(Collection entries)
[Start of Attachment]
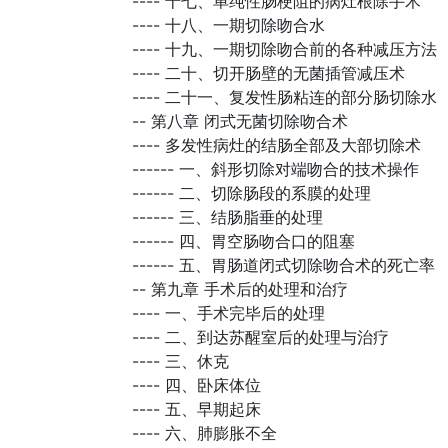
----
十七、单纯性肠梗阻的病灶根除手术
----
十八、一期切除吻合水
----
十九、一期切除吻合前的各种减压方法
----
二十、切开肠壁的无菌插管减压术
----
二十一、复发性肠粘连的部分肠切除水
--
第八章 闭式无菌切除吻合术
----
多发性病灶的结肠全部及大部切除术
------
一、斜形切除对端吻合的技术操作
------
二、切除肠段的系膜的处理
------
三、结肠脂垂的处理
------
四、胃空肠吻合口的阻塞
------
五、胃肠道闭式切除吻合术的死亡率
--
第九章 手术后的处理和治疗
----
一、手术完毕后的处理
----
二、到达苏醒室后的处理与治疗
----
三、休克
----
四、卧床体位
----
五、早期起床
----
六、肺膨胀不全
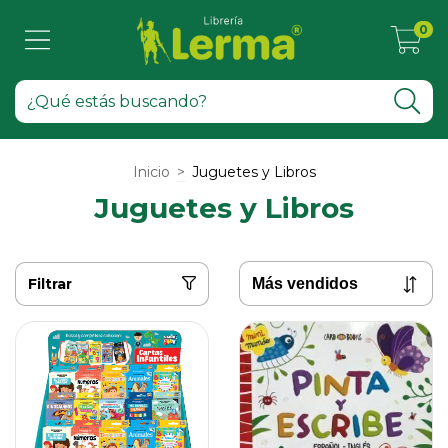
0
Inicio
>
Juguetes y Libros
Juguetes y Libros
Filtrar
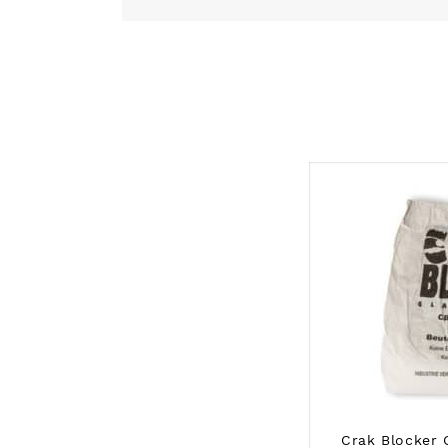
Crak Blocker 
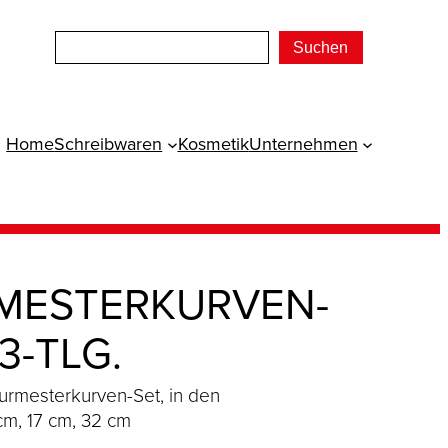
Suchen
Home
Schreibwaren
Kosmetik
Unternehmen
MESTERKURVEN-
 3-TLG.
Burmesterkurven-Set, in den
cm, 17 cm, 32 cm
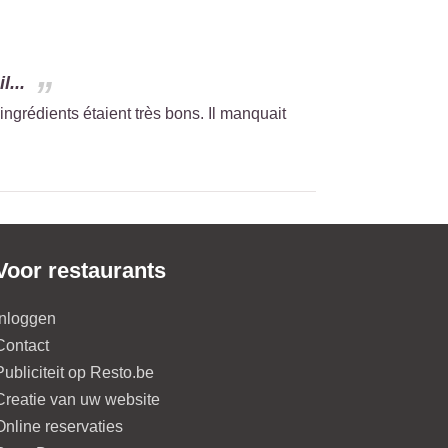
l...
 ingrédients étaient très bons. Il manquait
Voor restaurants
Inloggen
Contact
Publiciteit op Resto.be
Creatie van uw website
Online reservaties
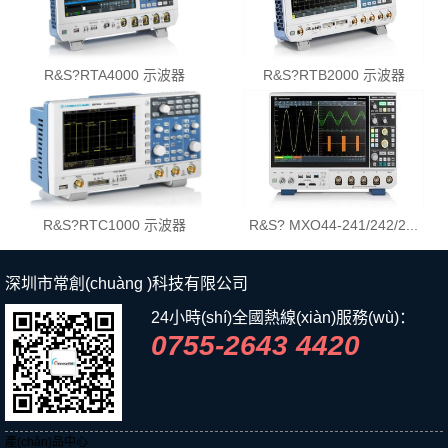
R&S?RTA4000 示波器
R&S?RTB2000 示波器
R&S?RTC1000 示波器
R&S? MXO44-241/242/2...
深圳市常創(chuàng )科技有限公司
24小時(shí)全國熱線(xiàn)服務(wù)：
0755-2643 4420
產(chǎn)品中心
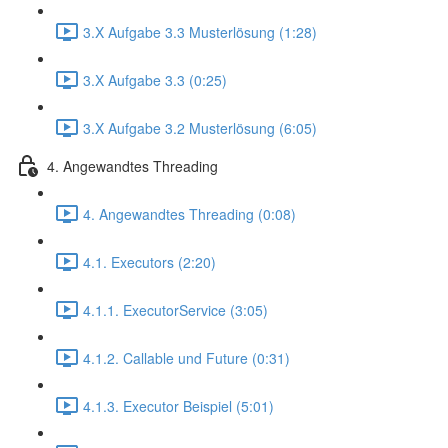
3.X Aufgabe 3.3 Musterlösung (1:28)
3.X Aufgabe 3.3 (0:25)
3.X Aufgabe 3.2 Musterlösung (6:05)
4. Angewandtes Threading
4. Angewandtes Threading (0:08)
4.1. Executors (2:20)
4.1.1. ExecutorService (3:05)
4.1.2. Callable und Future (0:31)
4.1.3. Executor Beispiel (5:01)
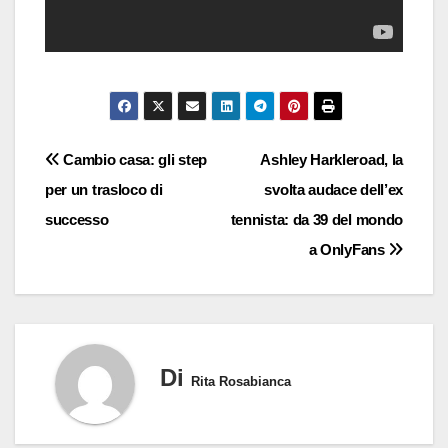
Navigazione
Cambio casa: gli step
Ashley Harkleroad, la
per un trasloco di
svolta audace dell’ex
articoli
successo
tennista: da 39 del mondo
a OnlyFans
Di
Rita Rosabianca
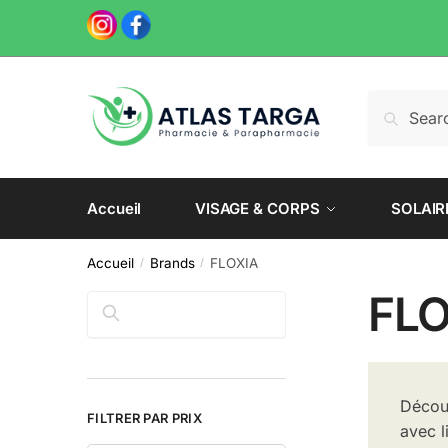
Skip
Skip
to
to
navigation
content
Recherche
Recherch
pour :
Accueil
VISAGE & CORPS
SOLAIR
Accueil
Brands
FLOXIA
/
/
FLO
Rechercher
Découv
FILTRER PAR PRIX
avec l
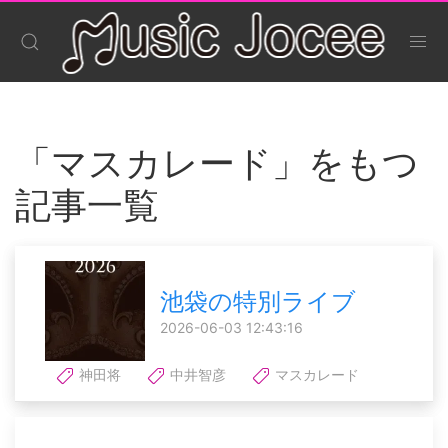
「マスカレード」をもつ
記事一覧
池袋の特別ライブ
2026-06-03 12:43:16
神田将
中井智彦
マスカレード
[End of Attachment]
[Start of Attachment]
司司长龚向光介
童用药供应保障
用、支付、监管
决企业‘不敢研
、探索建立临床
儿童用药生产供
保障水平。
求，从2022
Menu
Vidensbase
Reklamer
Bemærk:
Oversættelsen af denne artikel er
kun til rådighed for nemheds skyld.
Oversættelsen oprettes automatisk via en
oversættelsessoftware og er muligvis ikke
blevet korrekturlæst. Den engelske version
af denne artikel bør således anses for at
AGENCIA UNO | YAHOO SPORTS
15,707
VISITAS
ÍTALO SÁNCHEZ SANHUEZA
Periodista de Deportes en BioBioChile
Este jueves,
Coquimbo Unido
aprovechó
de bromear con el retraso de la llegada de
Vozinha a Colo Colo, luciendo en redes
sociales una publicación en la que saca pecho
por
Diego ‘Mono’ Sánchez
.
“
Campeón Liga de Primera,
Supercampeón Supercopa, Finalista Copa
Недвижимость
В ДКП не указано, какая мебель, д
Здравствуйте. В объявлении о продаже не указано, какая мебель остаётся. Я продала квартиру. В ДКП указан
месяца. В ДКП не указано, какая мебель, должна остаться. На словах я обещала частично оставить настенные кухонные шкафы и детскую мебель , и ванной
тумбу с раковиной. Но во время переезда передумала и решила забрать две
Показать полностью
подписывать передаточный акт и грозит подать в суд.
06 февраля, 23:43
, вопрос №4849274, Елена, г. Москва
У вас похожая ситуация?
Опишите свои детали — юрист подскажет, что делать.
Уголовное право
[End of Attachment]
[Start of Attachment]
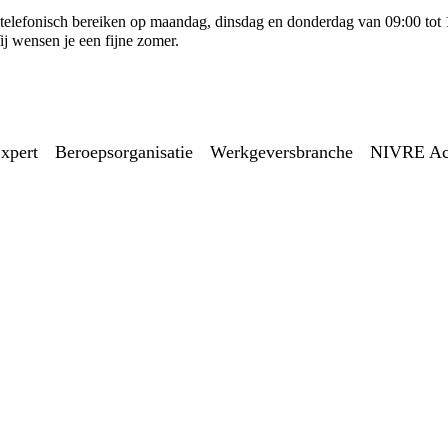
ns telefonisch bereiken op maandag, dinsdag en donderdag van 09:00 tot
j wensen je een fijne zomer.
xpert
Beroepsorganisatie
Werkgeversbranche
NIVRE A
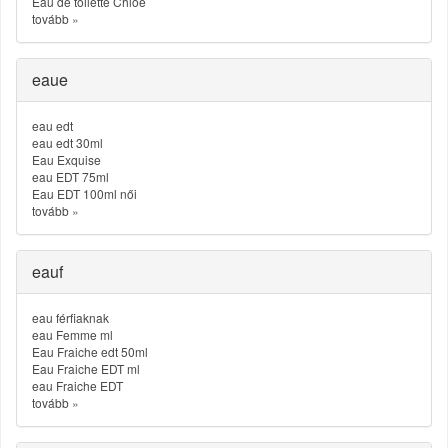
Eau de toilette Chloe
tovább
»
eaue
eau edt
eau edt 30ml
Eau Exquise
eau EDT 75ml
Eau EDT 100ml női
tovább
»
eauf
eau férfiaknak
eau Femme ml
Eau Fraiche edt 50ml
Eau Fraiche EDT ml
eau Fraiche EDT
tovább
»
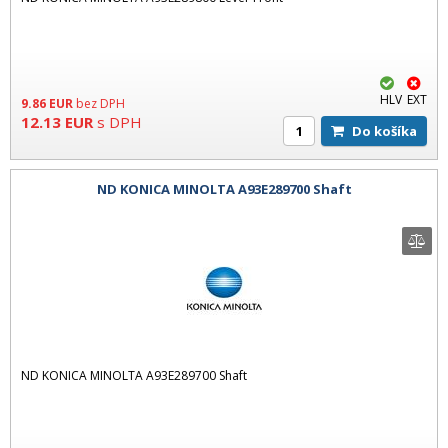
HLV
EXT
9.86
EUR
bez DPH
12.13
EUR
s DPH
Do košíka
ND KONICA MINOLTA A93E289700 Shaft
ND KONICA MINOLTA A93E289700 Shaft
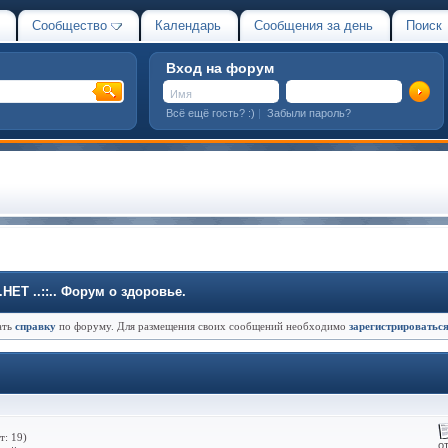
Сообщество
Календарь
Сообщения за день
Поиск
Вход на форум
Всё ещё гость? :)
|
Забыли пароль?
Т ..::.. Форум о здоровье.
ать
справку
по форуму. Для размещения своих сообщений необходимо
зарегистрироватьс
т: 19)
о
[End of Attachment]
DIRECTIONS FOR THIS TASK
Work out how many lines in the data above contain the word "Oversættelsen" and respond with that number only.

TASK SOLUTION
2